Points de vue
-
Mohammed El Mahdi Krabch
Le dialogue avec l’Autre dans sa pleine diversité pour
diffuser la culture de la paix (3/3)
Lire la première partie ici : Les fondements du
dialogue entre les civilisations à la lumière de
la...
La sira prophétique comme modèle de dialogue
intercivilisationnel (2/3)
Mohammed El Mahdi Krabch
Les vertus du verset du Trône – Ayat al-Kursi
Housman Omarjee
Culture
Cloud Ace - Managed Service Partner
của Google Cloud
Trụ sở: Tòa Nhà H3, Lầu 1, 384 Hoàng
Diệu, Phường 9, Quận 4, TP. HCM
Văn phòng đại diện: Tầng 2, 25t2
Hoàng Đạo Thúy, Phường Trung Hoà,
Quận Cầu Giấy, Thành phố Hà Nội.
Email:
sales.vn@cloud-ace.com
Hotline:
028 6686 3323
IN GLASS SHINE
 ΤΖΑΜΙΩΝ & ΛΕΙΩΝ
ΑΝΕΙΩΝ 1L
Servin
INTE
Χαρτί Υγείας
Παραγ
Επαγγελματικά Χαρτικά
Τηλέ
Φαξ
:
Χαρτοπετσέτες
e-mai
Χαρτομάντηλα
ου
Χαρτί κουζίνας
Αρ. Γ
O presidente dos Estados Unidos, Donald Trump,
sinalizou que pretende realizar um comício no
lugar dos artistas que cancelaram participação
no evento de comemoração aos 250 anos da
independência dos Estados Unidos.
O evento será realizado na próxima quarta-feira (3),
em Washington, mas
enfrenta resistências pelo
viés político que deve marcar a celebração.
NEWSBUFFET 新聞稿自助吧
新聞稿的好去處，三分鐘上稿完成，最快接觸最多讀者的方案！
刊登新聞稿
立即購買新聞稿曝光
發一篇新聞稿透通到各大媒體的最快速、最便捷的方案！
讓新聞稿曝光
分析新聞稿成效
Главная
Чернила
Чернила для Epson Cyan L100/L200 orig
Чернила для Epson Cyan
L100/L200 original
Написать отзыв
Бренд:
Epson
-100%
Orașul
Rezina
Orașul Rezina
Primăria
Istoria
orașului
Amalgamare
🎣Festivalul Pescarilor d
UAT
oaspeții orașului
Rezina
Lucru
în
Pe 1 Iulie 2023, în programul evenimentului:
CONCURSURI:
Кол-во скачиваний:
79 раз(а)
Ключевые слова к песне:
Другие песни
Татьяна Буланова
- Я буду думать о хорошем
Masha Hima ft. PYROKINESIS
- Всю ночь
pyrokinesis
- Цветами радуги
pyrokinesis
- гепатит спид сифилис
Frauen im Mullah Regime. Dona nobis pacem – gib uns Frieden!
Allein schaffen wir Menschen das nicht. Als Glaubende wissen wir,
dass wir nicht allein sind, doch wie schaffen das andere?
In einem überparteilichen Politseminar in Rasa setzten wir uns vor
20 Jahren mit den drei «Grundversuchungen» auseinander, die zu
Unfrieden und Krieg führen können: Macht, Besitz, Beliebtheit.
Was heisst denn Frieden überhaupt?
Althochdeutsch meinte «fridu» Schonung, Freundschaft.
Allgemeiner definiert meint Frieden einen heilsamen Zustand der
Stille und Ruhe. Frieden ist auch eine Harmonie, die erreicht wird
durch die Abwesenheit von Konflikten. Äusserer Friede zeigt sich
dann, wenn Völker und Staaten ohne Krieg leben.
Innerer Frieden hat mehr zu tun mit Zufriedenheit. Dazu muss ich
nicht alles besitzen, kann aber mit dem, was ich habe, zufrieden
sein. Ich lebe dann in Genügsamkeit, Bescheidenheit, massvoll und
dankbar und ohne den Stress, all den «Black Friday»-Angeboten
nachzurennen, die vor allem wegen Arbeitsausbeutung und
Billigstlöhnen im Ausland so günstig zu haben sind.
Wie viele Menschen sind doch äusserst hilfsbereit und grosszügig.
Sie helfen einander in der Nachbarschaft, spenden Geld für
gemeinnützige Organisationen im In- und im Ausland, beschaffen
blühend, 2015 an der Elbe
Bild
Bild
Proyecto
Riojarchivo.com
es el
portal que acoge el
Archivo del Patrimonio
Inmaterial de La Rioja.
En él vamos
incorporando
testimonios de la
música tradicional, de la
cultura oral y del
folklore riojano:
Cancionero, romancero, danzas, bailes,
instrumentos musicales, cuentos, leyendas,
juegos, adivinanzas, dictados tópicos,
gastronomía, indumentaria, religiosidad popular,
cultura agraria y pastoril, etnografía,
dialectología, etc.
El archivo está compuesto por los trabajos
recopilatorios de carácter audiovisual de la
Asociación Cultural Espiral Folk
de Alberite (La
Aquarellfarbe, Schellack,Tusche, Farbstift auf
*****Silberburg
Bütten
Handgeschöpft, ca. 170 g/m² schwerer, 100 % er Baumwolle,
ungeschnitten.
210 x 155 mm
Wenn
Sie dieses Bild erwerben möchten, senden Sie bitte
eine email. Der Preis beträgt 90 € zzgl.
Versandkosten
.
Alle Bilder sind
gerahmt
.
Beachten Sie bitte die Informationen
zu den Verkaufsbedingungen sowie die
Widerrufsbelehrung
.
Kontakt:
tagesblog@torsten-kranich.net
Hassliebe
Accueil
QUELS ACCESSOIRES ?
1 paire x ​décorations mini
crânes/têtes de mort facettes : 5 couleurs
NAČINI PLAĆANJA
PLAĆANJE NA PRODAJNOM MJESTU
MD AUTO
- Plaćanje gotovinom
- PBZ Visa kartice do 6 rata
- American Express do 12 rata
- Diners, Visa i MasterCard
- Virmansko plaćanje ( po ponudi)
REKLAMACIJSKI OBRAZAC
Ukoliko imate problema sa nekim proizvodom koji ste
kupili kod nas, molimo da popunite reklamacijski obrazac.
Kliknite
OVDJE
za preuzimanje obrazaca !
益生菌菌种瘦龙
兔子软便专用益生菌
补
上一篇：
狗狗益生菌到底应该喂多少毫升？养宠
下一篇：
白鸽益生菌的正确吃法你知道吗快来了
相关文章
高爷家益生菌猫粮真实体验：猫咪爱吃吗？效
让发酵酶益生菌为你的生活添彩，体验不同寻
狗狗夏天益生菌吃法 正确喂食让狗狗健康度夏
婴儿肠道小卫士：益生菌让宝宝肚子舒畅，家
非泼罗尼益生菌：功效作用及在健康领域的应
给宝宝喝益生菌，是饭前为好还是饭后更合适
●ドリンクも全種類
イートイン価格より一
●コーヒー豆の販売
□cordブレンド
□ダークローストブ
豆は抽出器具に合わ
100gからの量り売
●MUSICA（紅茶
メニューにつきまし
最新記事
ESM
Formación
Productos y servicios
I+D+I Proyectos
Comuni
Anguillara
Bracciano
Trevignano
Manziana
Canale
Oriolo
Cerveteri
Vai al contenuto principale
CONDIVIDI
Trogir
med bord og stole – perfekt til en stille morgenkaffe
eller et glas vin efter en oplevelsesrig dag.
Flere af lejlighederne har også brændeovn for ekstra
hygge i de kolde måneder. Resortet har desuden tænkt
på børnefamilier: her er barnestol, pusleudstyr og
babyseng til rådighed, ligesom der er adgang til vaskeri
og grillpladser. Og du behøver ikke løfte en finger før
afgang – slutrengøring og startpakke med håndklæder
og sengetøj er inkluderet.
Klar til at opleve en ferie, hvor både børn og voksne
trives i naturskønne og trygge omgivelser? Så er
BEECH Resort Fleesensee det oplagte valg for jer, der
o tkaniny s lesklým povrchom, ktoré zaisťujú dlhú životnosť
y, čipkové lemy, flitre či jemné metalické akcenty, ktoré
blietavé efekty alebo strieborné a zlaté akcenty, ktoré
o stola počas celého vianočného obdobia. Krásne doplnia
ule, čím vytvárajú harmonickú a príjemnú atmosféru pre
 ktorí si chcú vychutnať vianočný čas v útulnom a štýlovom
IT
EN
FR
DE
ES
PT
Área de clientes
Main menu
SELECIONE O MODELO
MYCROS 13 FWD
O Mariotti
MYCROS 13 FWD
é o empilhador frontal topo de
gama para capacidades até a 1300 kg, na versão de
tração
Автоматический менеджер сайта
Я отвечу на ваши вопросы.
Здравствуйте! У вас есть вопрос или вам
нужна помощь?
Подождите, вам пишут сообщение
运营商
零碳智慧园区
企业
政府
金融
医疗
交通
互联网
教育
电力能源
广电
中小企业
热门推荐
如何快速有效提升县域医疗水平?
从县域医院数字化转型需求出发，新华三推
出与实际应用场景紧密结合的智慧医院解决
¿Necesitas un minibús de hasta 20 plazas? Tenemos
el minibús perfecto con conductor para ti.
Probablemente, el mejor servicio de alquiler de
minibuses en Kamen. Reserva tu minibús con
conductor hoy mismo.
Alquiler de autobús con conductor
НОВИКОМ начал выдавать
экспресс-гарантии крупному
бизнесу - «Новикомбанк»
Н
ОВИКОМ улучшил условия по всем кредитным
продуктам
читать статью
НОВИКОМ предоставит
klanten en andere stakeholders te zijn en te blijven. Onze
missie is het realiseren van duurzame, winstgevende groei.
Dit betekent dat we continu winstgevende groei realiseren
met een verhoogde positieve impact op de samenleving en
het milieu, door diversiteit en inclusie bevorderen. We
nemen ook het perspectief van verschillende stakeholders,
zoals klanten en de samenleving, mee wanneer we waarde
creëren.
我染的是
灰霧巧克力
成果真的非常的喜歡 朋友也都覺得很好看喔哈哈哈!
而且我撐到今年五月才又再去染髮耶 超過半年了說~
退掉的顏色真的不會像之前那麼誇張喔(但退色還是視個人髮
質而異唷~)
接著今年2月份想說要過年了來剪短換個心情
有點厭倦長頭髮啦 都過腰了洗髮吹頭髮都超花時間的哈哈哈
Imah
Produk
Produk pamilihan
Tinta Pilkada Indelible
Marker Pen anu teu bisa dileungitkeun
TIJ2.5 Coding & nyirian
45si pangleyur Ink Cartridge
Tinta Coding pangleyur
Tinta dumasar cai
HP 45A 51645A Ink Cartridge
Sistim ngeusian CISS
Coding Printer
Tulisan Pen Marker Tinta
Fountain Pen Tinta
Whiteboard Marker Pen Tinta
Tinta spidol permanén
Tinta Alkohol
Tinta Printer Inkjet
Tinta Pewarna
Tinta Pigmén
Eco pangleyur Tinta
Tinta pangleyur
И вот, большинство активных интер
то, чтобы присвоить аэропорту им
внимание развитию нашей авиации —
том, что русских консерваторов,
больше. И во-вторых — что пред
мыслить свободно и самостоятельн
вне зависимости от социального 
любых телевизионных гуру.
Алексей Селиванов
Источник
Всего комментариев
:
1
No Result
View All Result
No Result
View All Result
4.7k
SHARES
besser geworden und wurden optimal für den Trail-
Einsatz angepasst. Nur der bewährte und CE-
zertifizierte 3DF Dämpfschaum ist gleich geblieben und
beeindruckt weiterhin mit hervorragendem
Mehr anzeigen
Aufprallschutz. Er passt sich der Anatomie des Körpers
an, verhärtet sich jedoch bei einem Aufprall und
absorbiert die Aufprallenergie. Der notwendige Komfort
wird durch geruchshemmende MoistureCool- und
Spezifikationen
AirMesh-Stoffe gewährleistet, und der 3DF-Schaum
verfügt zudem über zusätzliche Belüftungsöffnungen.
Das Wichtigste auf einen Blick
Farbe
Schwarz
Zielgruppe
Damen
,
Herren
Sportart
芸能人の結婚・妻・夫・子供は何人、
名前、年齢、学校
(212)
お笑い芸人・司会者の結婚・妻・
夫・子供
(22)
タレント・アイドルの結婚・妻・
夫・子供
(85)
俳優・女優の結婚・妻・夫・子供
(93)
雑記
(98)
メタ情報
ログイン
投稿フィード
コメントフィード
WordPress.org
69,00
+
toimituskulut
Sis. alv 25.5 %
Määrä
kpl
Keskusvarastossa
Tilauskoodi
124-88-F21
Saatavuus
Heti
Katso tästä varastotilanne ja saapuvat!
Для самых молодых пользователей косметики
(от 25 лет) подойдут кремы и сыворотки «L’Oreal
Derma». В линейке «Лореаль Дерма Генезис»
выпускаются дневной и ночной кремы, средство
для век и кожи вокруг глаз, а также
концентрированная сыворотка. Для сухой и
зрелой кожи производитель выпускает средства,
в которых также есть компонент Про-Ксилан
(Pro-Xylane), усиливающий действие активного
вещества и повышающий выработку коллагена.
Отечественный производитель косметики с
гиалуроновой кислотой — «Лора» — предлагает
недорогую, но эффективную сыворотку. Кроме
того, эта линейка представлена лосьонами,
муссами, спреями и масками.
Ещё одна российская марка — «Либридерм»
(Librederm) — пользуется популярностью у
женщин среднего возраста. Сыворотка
--------
The output should be exactly the lines above from the line containing "Probablemente, el mejor" to the line containing "beeindruckt weiterhin mit hervorragendem", inclusive, with no other lines.

Probablemente, el mejor servicio de alquiler de
minibuses en Kamen. Reserva tu minibús con
conductor hoy mismo.
Alquiler de autobús con conductor
НОВИКОМ начал выдавать
экспресс-гарантии крупному
бизнесу - «Новикомбанк»
Н
ОВИКОМ улучшил условия по всем кредитным
продуктам
читать статью
НОВИКОМ предоставит
klanten en andere stakeholders te zijn en te blijven. Onze
missie is het realiseren van duurzame, winstgevende groei.
Dit betekent dat we continu winstgevende groei realiseren
met een verhoogde positieve impact op de samenleving en
het milieu, door diversiteit en inclusie bevorderen. We
nemen ook het perspectief van verschillende stakeholders,
zoals klanten en de samenleving, mee wanneer we waarde
creëren.
我染的是
灰霧巧克力
成果真的非常的喜歡 朋友也都覺得很好看喔哈哈哈!
而且我撐到今年五月才又再去染髮耶 超過半年了說~
退掉的顏色真的不會像之前那麼誇張喔(但退色還是視個人髮
質而異唷~)
接著今年2月份想說要過年了來剪短換個心情
有點厭倦長頭髮啦 都過腰了洗髮吹頭髮都超花時間的哈哈哈
Imah
Produk
Produk pamilihan
Tinta Pilkada Indelible
Marker Pen anu teu bisa dileungitkeun
TIJ2.5 Coding & nyirian
45si pangleyur Ink Cartridge
Tinta Coding pangleyur
Tinta dumasar cai
HP 45A 51645A Ink Cartridge
Sistim ngeusian CISS
Coding Printer
Tulisan Pen Marker Tinta
Fountain Pen Tinta
Whiteboard Marker Pen Tinta
Tinta spidol permanén
Tinta Alkohol
Tinta Printer Inkjet
Tinta Pewarna
Tinta Pigmén
Eco pangleyur Tinta
Tinta pangleyur
И вот, большинство активных интер
то, чтобы присвоить аэропорту им
внимание развитию нашей авиации —
том, что русских консерваторов,
больше. И во-вторых — что пред
мыслить свободно и самостоятельн
вне зависимости от социального 
любых телевизионных гуру.
Алексей Селиванов
Источник
Всего комментариев
:
1
No Result
View All Result
No Result
View All Result
4.7k
SHARES
besser geworden und wurden optimal für den Trail-
Einsatz angepasst. Nur der bewährte und CE-
zertifizierte 3DF Dämpfschaum ist gleich geblieben und
beeindruckt weiterhin mit hervorragendem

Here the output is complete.